───── THE DATA ─────

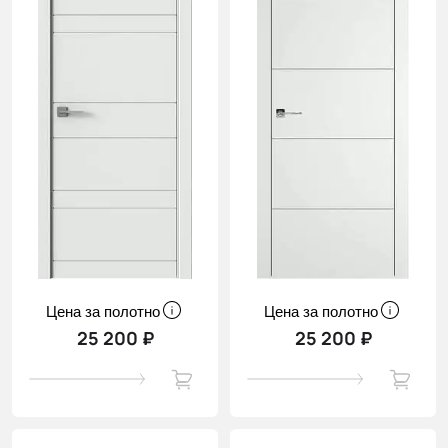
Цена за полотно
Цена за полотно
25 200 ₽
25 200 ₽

─────
───── THE DATA ─────

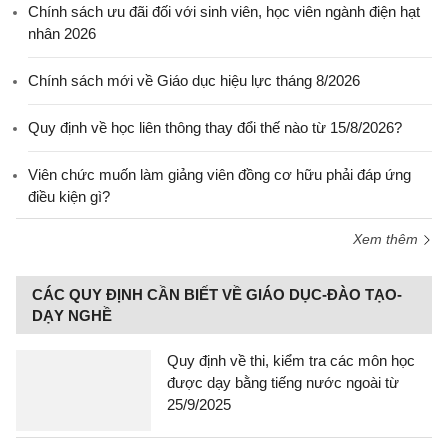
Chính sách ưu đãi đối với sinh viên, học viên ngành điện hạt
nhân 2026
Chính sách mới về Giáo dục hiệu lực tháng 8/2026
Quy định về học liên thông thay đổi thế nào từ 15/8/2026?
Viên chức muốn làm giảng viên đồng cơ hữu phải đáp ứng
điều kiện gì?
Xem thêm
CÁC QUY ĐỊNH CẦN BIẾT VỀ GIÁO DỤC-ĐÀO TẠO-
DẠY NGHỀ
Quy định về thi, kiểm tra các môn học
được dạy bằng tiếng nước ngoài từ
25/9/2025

─────
───── THE DATA ─────

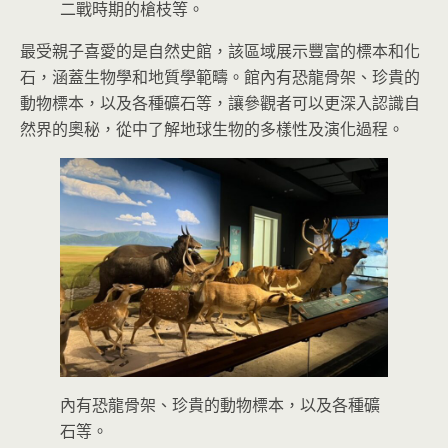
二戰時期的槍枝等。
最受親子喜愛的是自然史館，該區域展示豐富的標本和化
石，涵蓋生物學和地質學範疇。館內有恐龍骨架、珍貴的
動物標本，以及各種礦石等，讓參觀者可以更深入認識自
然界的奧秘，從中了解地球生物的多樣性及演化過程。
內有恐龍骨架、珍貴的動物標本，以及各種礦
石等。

─────

**YOUR ASSIGNMENT**
The answer must be every line from the records above that contains "Chính".

**WRITTEN REPLY**
Chính sách ưu đãi đối với sinh viên, học viên ngành điện hạt
Chính sách mới về Giáo dục hiệu lực tháng 8/2026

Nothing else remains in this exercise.